Saved entries
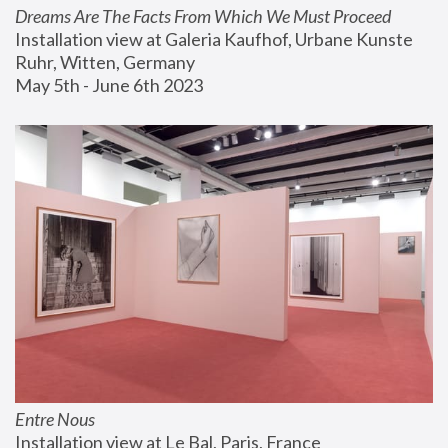
Dreams Are The Facts From Which We Must Proceed
Installation view at Galeria Kaufhof, Urbane Kunste 
Ruhr, Witten, Germany
May 5th - June 6th 2023
Entre Nous
Installation view at Le Bal, Paris, France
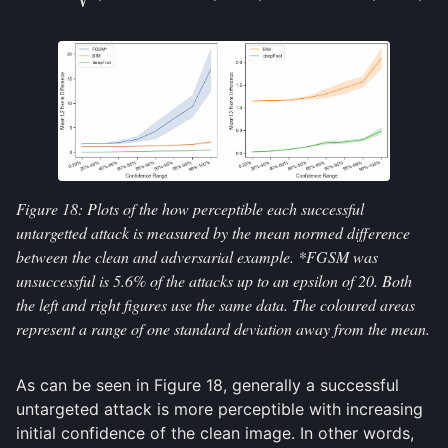
Figure 18: Plots of the how perceptible each successful
untargetted attack is measured by the mean normed difference
between the clean and adversarial example. *FGSM was
unsuccessful is 5.6% of the attacks up to an epsilon of 20. Both
the left and right figures use the same data. The coloured areas
represent a range of one standard deviation away from the mean.
As can be seen in Figure 18, generally a successful
untargeted attack is more perceptible with increasing
initial confidence of the clean image. In other words,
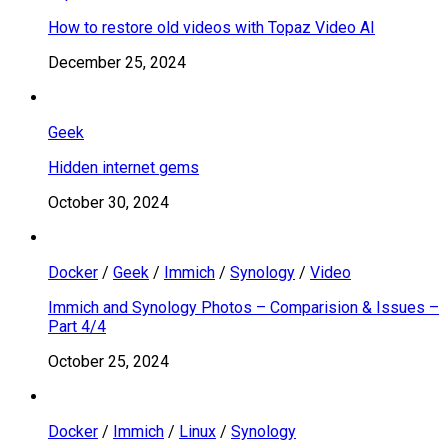
How to restore old videos with Topaz Video AI
December 25, 2024
Geek
Hidden internet gems
October 30, 2024
Docker
/
Geek
/
Immich
/
Synology
/
Video
Immich and Synology Photos – Comparision & Issues –
Part 4/4
October 25, 2024
Docker
/
Immich
/
Linux
/
Synology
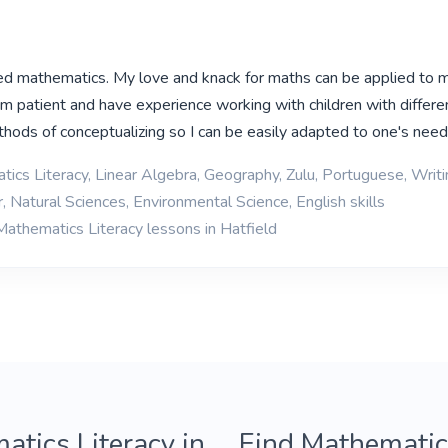
ed mathematics. My love and knack for maths can be applied to 
 am patient and have experience working with children with differe
hods of conceptualizing so I can be easily adapted to one's nee
ics Literacy, Linear Algebra, Geography, Zulu, Portuguese, Writi
 Natural Sciences, Environmental Science, English skills
Mathematics Literacy lessons in Hatfield
atics Literacy in
Find Mathematics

§ REQUIREMENT
Going through the data above, return each line with the word "mean".

§ ANSWER TO THE PROBLEM
untargetted attack is measured by the mean normed difference
represent a range of one standard deviation away from the mean.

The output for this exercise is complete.